Bader Al Saif, an assistant professor at Kuwait University and associate fellow at Chatham House, commented positively on the move, stating, “Better late than never. Kuwait’s potential is real and immense. But in the absence of a bold and urgent set of actions, the country’s potential will soon dissipate.”
Due to the absence of a public debt law prolonged by political disputes, Kuwait has been unable to borrow, relying instead on its General Reserve Fund. The state seeks to access international markets primarily for funding essential development projects and addressing its fiscal deficit.

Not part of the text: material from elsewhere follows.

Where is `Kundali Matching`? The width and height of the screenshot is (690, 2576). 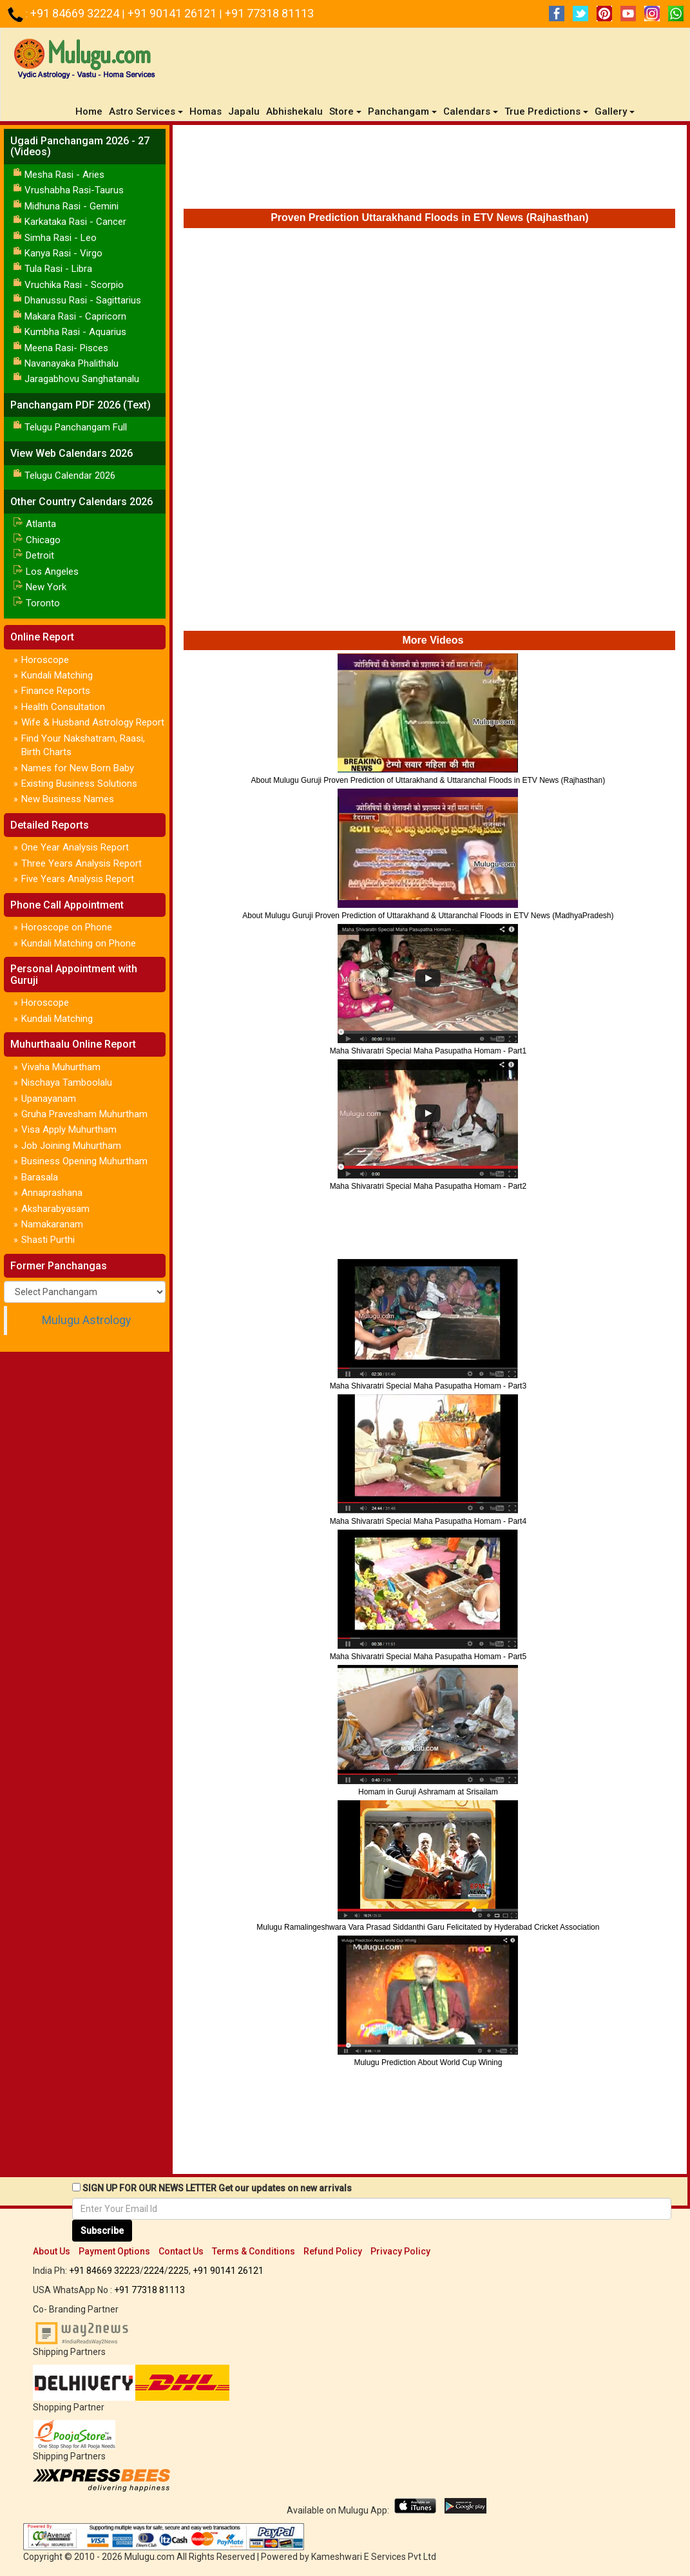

As a pivotal US ally in the Middle East and one of the largest oil exporters globally, Kuwait is home to a sovereign wealth fund with a valuation approaching $1 trillion. The last bond issuance took place in March 2017, amounting to $8 billion in a 10-year deal, shortly before the previous debt law lapsed.
In May, Kuwait’s ruler suspended parliament for four years, allowing the government, led by the ruling Al-Sabah family, to progress with key legislative initiatives. This suspension impacted the Gulf Cooperation Council’s only elected parliament, which has experienced political dysfunction and hindered economic development efforts.
Upon implementation, the new law would empower Kuwait to issue both conventional bonds and Islamic Sukuk. Reports suggest that Kuwait plans to approach bond markets selectively and only when necessary. Al-Saif remarked, “Kuwait is not only taking the right decisions fairly quickly but communicating these decisions in the most bombastic way if the goal is to prove that ‘Kuwait is back.’”
Kuwait’s approval of the draft debt law is a significant step towards economic revitalization, enabling bond sales for the first time in eight years. With intentions to raise substantial funds and address fiscal challenges, the government aims to bolster development projects while navigating past political obstacles. The Emir’s approval is crucial for this long-anticipated law to come into effect, potentially transforming Kuwait’s financial landscape.